I am reading with interest that in the USA a new discussion is on about a revival for nuclear energy, with an aggressive build-up of new nuclear reactors. Although some groups in Germany may hope for a similar debate in this country, I see it as a marginal minority position. What finds far more support, is the more conventional idea of extending the permitted life time for nuclear reactors. Many people from industry are demanding exactly that. But the motive tends to be only that an extended life time would simply take some steam out of the energy debate.
If the nuclear phase-out appears as an irreversible decision, if renewable sources of energy are simply too expensive to be a serious candidate for replacing all of today’s nuclear plants, what could then be the solution? Leaving out coal, the major cause for the greenhouse effect, I am inclined to think of a systematic worldwide strategy of opening an entirely different option, which tends to be left out and forgotten by mainstream energy planners.
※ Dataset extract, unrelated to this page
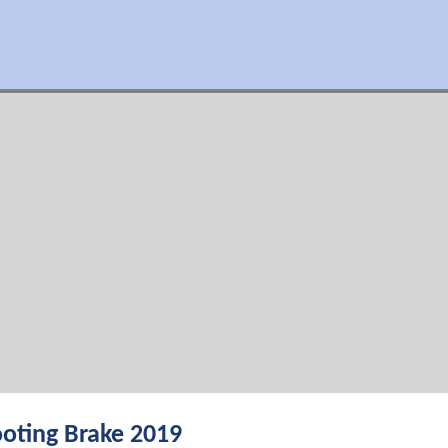
oting Brake 2019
It is a systematic approach to increase energy efficiency.
What is that? Essentially energy efficiency or rather energy productivity mean to extract more well-being from one kilowatt-hour or from one barrel of oil. Surprisingly, the physics of energy do invite for speculations of a dramatic improvement of energy productivity. One kilowatt-hour, after all, is enough, to lift a ten kilograms bucket of water three times from the sea level to the top of Mount Everest. What we do with one kilowatt hour, is extremely poor by comparison, chiefly because energy is so fabulously cheap.
With my friend Amory Lovins, I dared to put it on paper what kind of technological improvements are available. In our book “Factor Four” we feature twenty examples of how to quadruple energy productivity, and some of them actually go much beyond a factor of four.
The main challenge politically will be to make it profitable to go in the direction of aggressively increasing energy productivity. You would not be prepared to carry a ten litres bucket three times up to Mount Everest for anything like the price we pay for one kilowatt hour.
Emissions trading, a revenue neutral ecological tax reform, and de- subsidizing energy consuming industrial and transportation activities can lead us a long way of making energy productivity more profitable.
Bundesregierung. Vereinbarung zwischen der Bundesregierung und den Energieversorgungsunternehmen vom 14. Juni 2000. Berlin.
Jungk, Robert. 1977. Der Atomstaat. Munich. Kindler
Von Weizsäcker, Ernst Ulrich, Amory Lovins and Hunter Lovins. 1997. Factor Four. Doubling Wealth, Halving Resource Use. London: Earthscan.